Idem encore dans la rue, où de plus en plus on tombe nez à nez avec de véritables boîtes de nuit à roulettes, le plus souvent ayant la forme de voitures jackysées, pour les nommer du nom d’un site internet hilarant. Le dernier bastion conquis par le bruit envahisseur étant les salles d’attente de médecins ou de professions libérales, qui ne font pas pour autant davantage dans la culture musicale. Certains poussent même le vice jusqu’à détourner votre appel téléphonique sur une de ces radios innommables.
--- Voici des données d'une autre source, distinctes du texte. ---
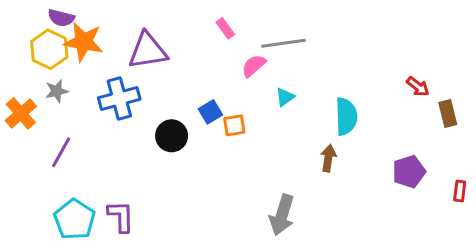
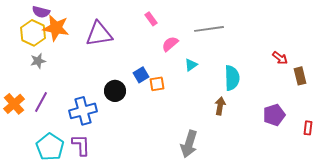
gray line: (284, 43) -> (209, 29), moved
blue cross: (119, 99) -> (83, 111), moved
orange cross: (21, 113) -> (14, 104), moved

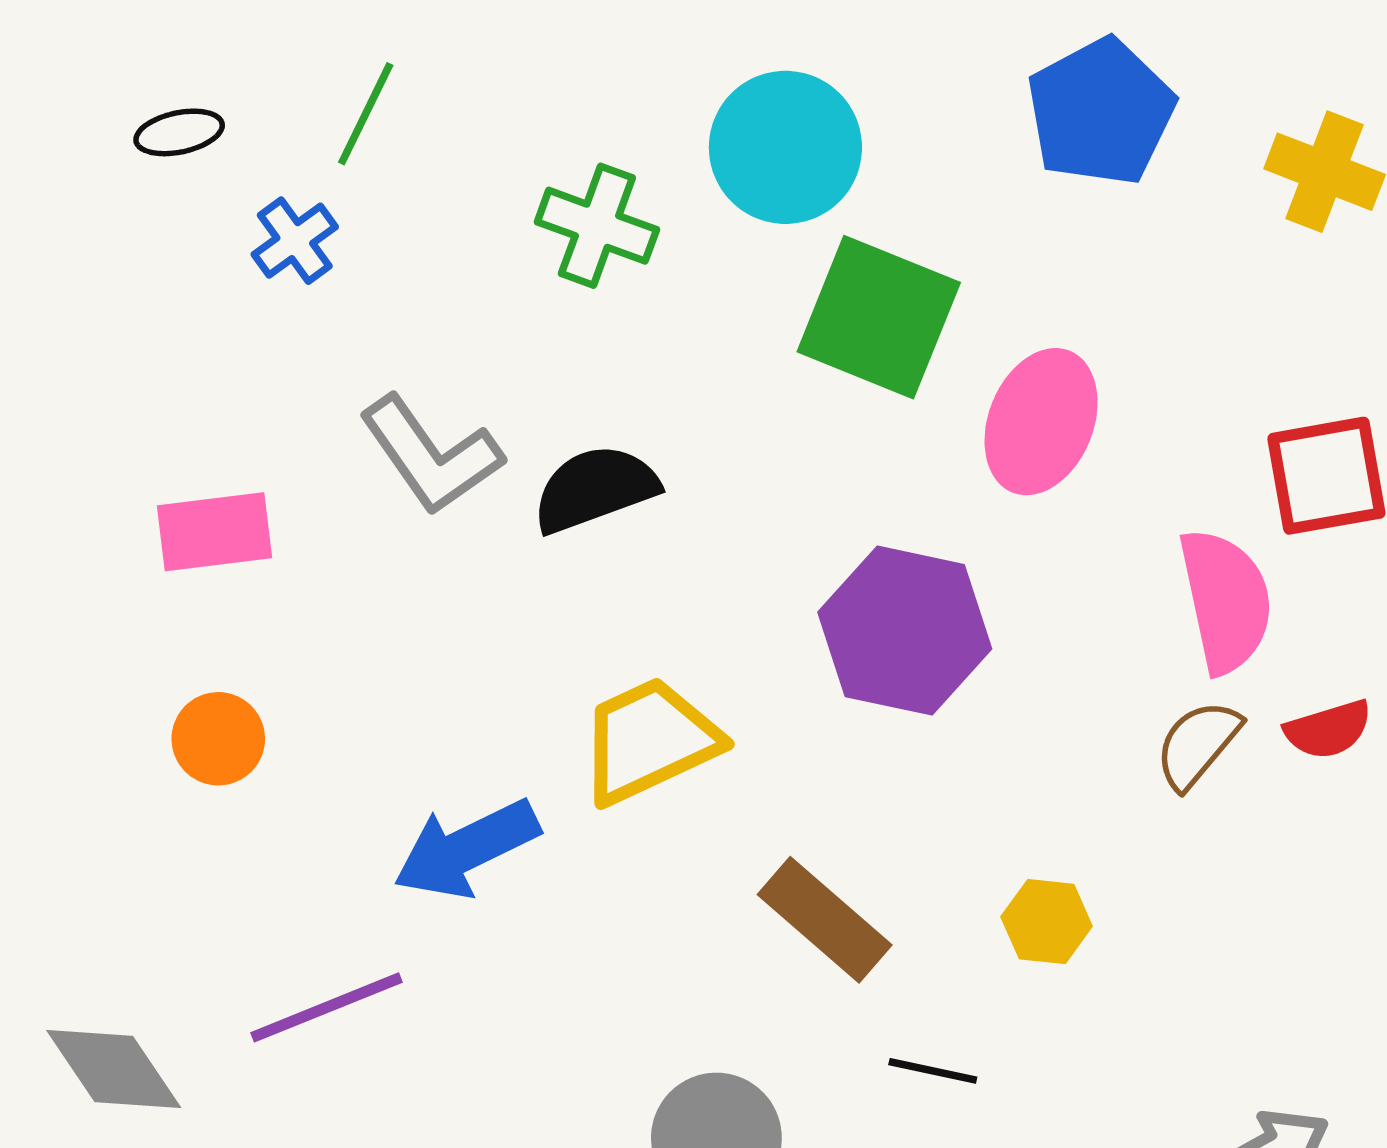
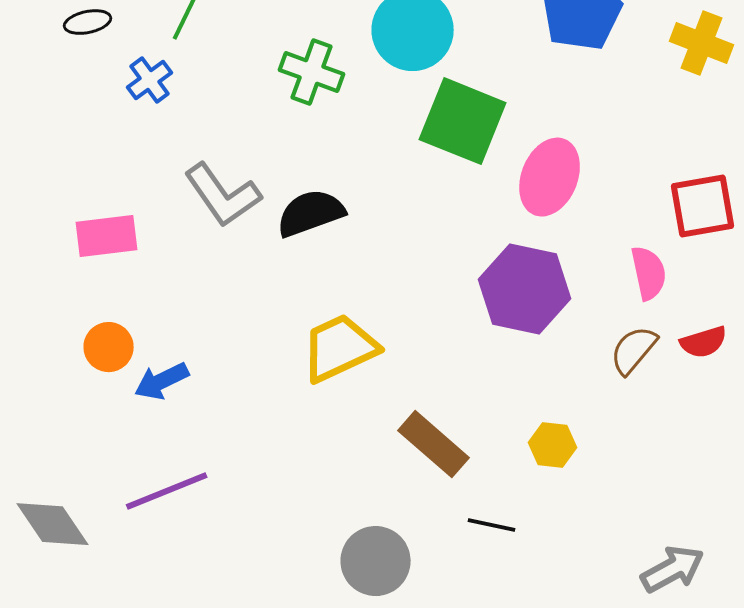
pink semicircle: (1226, 601) -> (649, 273), size x0.7
purple hexagon: (905, 631) -> (525, 289), moved
blue arrow: (466, 849) -> (162, 381), moved, size x0.7

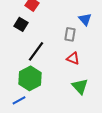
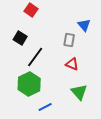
black square: (21, 24) -> (20, 38), moved
blue line: (19, 100) -> (45, 107), moved

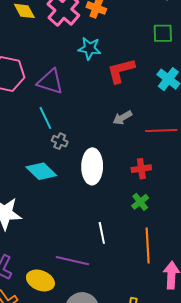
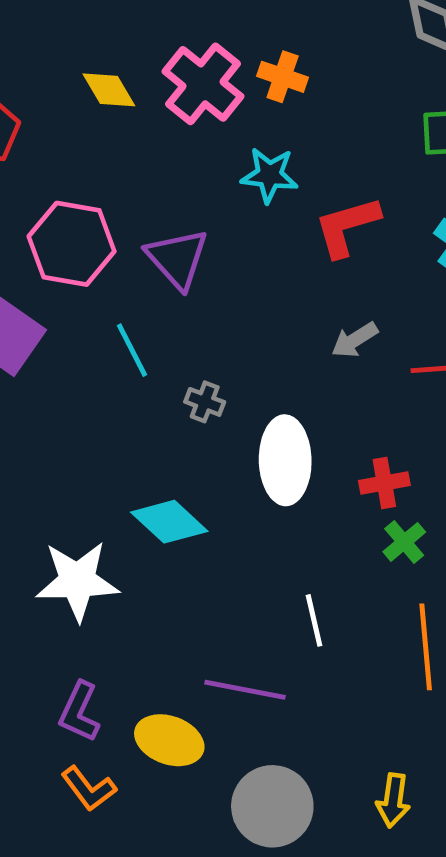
purple triangle: (50, 82) -> (177, 259), turned 32
cyan line: (45, 118) -> (132, 350), moved
red cross: (141, 169) -> (384, 483), moved
cyan diamond: (41, 171) -> (169, 522), moved

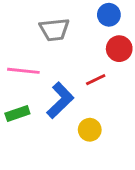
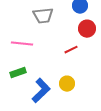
blue L-shape: (60, 100) -> (41, 91), moved

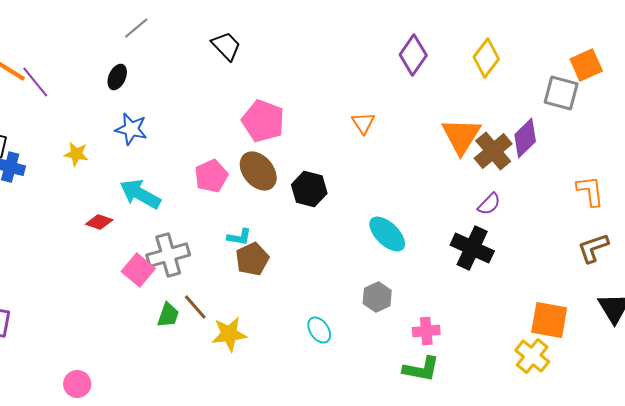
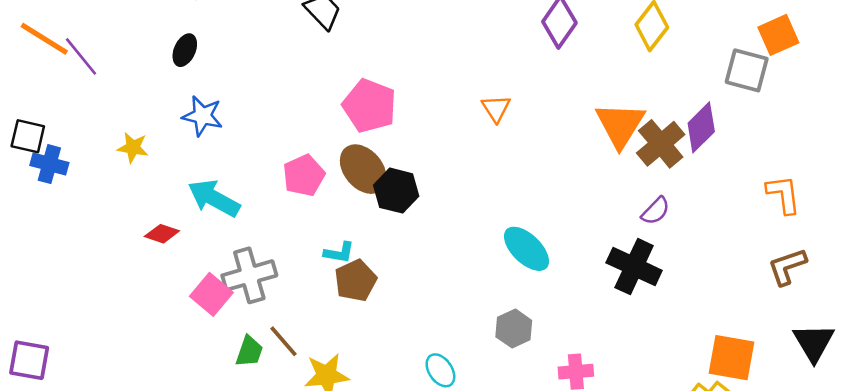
black hexagon: (309, 189) -> (396, 191), moved

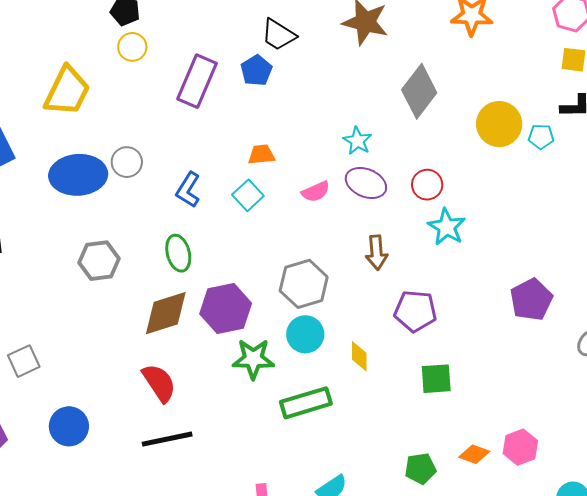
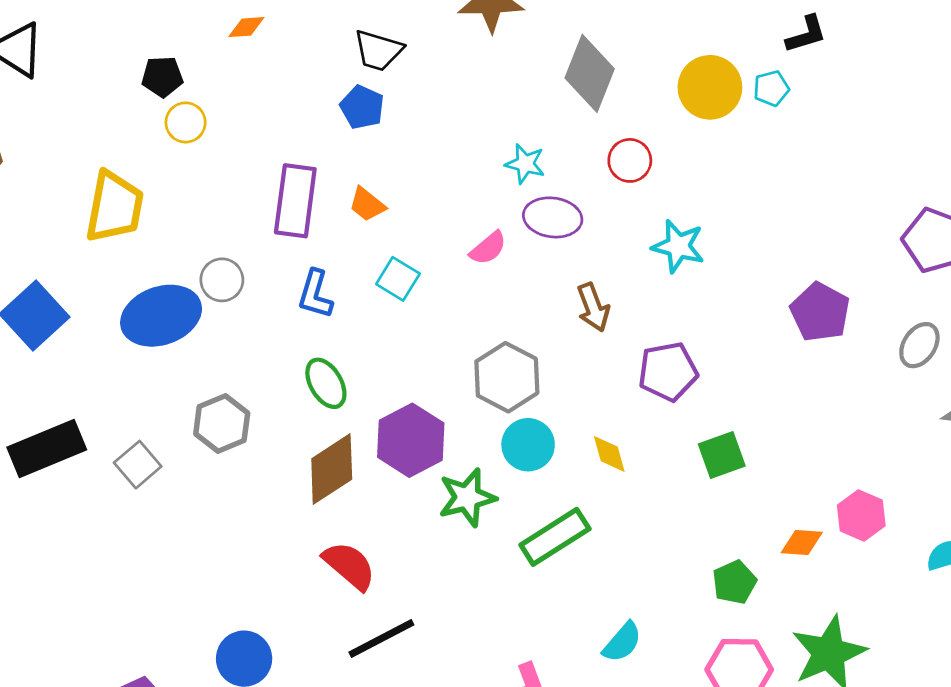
purple rectangle: (197, 81) -> (295, 201), moved
orange trapezoid: (261, 155) -> (367, 204), moved, turned -120
red circle: (427, 185) -> (630, 160), moved
gray square: (24, 361) -> (138, 465), moved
Vous téléphonez pour un problème d’éclairage, vous tombez sur les Gondoles à Venise, un titre que vous n’avez pas entendu depuis des lustres... et que vous ne supportiez déjà pas à sa sortie. Le tout dernier point d’accrochage étant l’individu lui-même, qui, muni d’oreillettes à bas prix, vous inonde dans le bus ou le métro de bribes musicales hachées par ces haut-parleurs à deux sous. Le final étant les jouets de Noël, tous munis de piles et de haut-parleurs imitant les sirènes de police ou des voix d’outre-tombe... ou aux borborygmes de dinosaures. Bref, les tympans l’ont dur en ce moment...
D’où nous vient donc cette désagréable habitude à remplir l’espace de sons plus ou moins audibles ? Une habitude qui touche même les lieux de travail : je suis installateur d’ordinateurs, et suis régulièrement confronté à un problème de taille. Un problème qui n’a rien à voir avec les machines, en fait. Je ne sais pas si vous avez déjà essayé de vous concentrer sur le déploiement d’un serveur, les réglages des postes reliés (avec les noms à la noix donnés aux machines) et l’installation de nouveaux logiciels sous des haut-parleurs débitant successivement du Mike Brant, du Claude François, du Richard Anthony et autres fadaises de la variété française de la pire époque, mais franchement, ça tourne à la torture intellectuelle et à la déconcentration obligatoire. C’est nerveux : comment voulez-vous faire quoi que ce soit avec un tel fond musical de titres rabâchés des millions de fois depuis l’ouverture de la bande FM ? "Alexandrie-Alexandra, purée, c’est comment le nom de ce poste" ? "Ah non pas Le téléphone pleure au moment de taper le code d’accès Windows..."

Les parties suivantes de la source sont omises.